§ **WORK INSTRUCTIONS**
If a line of the material contains "tính", copy it.

———

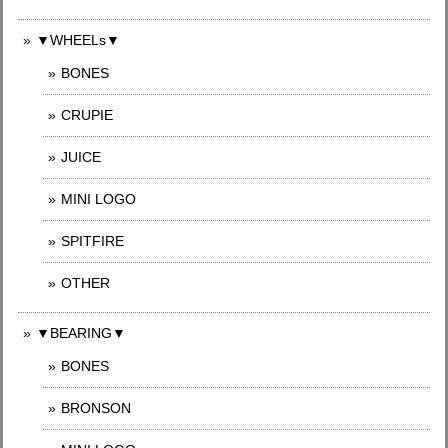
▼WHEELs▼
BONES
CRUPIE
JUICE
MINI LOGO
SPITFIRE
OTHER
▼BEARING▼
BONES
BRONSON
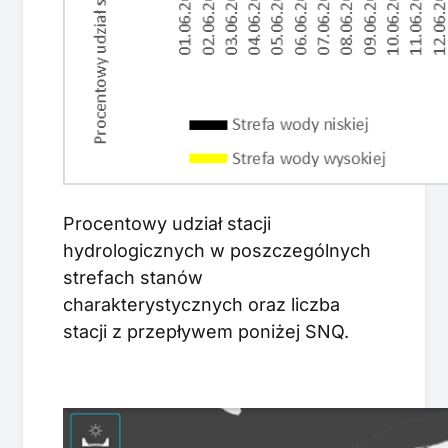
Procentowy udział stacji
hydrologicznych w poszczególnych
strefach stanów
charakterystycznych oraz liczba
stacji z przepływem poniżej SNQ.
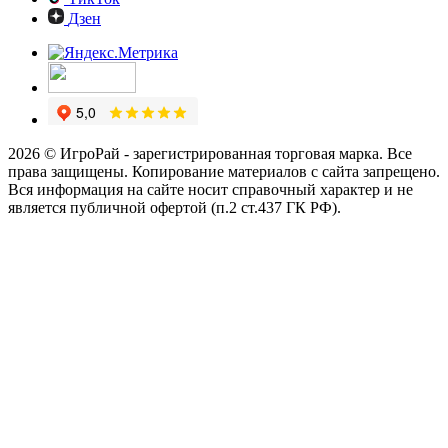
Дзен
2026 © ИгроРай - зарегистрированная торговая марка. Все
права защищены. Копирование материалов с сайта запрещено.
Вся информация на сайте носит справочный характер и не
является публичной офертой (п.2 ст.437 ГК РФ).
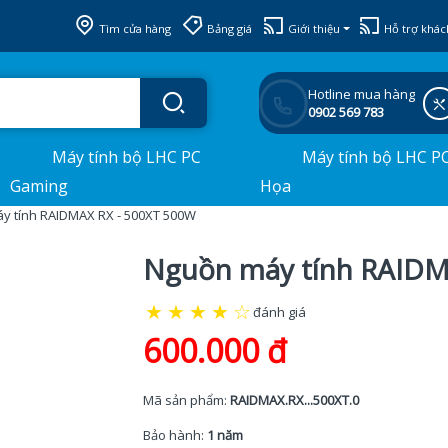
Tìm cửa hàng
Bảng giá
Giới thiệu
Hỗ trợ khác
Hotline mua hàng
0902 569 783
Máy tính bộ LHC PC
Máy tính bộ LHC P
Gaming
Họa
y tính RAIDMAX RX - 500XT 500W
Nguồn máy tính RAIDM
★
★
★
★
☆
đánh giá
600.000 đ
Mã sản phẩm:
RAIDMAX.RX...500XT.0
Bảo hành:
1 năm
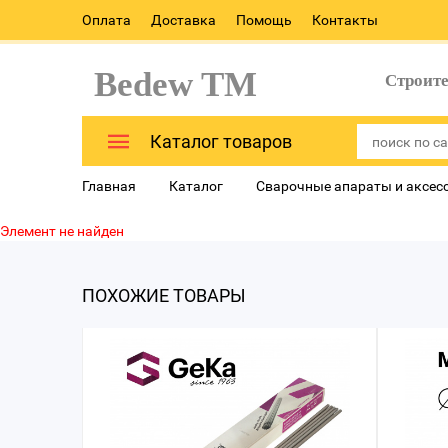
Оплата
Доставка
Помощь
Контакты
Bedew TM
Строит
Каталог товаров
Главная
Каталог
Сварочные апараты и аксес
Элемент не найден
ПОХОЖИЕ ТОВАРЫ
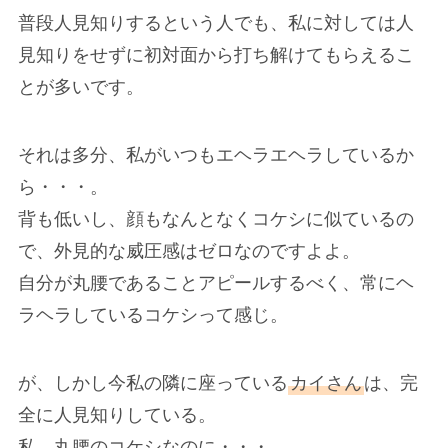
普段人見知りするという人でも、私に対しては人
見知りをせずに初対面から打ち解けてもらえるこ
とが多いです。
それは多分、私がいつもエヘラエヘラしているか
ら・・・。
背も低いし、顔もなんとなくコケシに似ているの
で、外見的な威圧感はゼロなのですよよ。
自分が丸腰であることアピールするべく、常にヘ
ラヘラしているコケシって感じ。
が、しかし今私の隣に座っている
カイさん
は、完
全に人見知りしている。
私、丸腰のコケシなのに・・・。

———

§ **EXERCISE RESULT**
Máy tính bộ LHC PC
Máy tính bộ LHC P
y tính RAIDMAX RX - 500XT 500W
Nguồn máy tính RAIDM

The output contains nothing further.